======== Extracted data ========

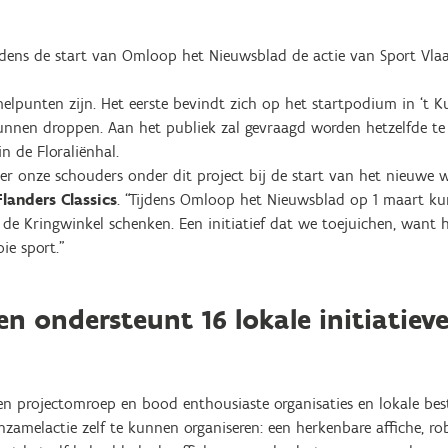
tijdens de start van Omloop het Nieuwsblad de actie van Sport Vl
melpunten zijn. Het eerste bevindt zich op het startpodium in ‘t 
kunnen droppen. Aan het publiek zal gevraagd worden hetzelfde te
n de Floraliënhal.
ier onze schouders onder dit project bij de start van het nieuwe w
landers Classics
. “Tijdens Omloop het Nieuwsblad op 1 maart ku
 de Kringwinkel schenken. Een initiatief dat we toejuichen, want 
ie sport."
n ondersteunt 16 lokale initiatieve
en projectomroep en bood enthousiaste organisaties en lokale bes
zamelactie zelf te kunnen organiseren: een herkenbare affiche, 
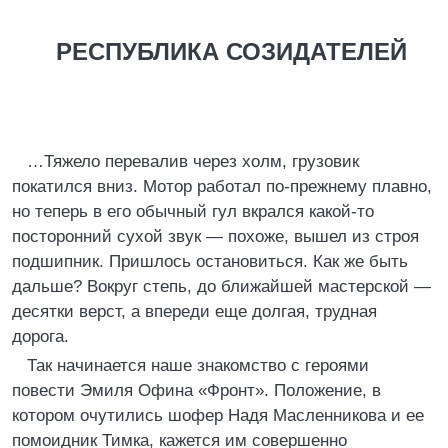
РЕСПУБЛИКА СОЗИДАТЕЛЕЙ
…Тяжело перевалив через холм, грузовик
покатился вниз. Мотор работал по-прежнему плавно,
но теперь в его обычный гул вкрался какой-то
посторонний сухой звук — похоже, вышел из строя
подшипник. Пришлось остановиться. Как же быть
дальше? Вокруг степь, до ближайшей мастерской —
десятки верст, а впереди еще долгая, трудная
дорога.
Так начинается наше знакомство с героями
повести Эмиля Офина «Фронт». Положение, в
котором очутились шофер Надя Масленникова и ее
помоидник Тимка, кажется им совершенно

========
======== Extracted data ========

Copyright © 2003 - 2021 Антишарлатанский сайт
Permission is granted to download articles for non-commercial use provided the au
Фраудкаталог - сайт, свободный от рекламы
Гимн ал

========
======== Extracted data ========

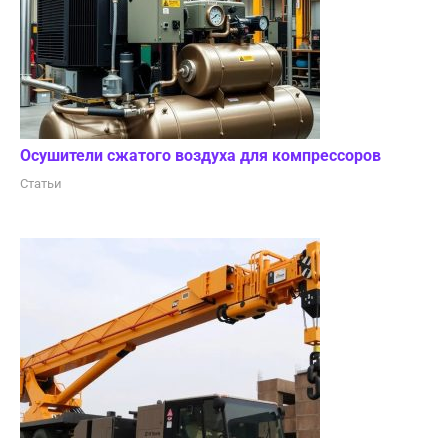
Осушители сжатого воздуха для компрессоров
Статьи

========

Task details: Go through the listing and copy each line that includes the string "lokale".

Written reply:
n ondersteunt 16 lokale initiatieve
en projectomroep en bood enthousiaste organisaties en lokale bes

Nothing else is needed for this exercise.